_TASK BRIEF_:
Set out word for word the line that contains "padre portava le" and each line after it, through the end of the data below, but exclude the pictures.

+===+

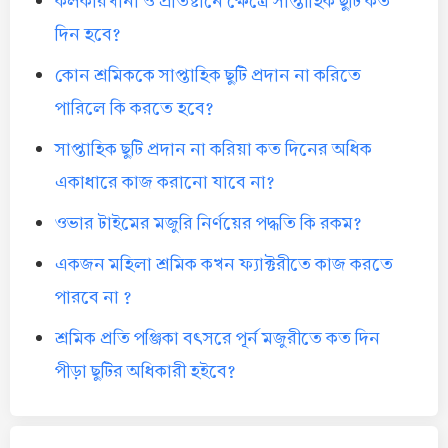
কলকারখানা ও প্রতিষ্টানে ক্ষেত্রে সাপ্তাহিক ছুটি কত
দিন হবে?
কোন শ্রমিককে সাপ্তাহিক ছুটি প্রদান না করিতে
পারিলে কি করতে হবে?
সাপ্তাহিক ছুটি প্রদান না করিয়া কত দিনের অধিক
একাধারে কাজ করানো যাবে না?
ওভার টাইমের মজুরি নির্ণয়ের পদ্ধতি কি রকম?
একজন মহিলা শ্রমিক কখন ফ্যাক্টরীতে কাজ করতে
পারবে না ?
শ্রমিক প্রতি পঞ্জিকা বৎসরে পূর্ন মজুরীতে কত দিন
পীড়া ছুটির অধিকারী হইবে?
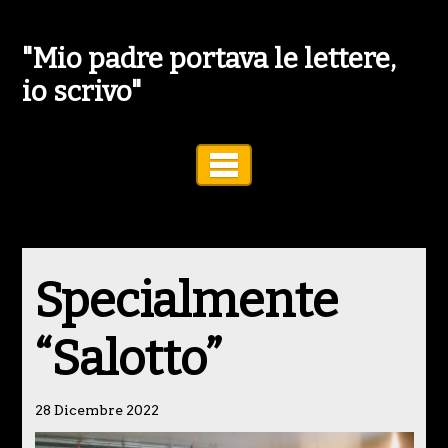
"Mio padre portava le lettere,
io scrivo"
Toggle Navigation
Specialmente
“Salotto”
28 Dicembre 2022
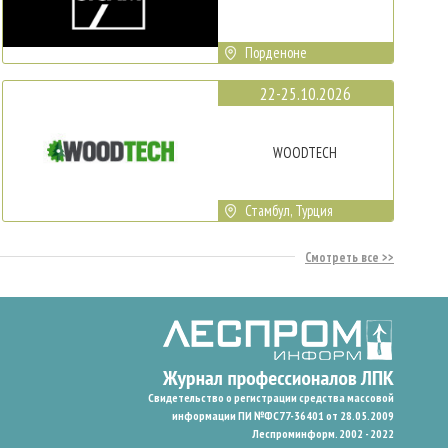
Порденоне
22-25.10.2026
WOODTECH
Стамбул, Турция
Смотреть все
Свидетельство о регистрации средства массовой
информации ПИ №ФС77-36401 от 28.05.2009
Леспроминформ. 2002 - 2022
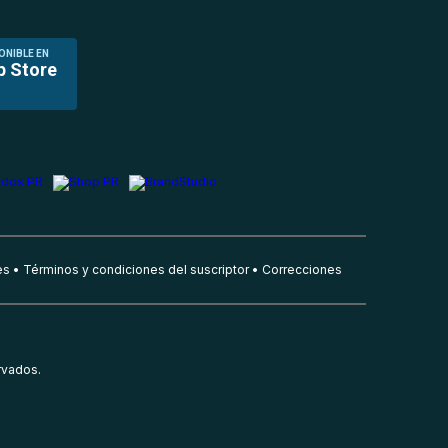
ONIBLE EN
p Store
es
Términos y condiciones del suscriptor
Correcciones
rvados.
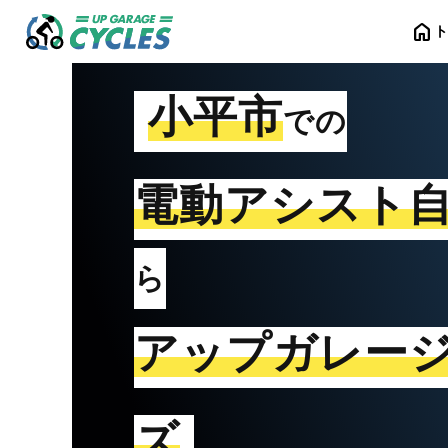
home
小平市
での
電動アシスト
ら
アップガレー
ズ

+===+

_TASK ANSWER_:
"Mio padre portava le lettere,
io scrivo"
Toggle Navigation
Specialmente
“Salotto”
28 Dicembre 2022
Порденоне
22-25.10.2026
WOODTECH
Стамбул, Турция
Смотреть все
Свидетельство о регистрации средства массовой
информации ПИ №ФС77-36401 от 28.05.2009
Леспроминформ. 2002 - 2022
ONIBLE EN
p Store
es
Términos y condiciones del suscriptor
Correcciones
rvados.
home
小平市
での
電動アシスト
ら
アップガレー
ズ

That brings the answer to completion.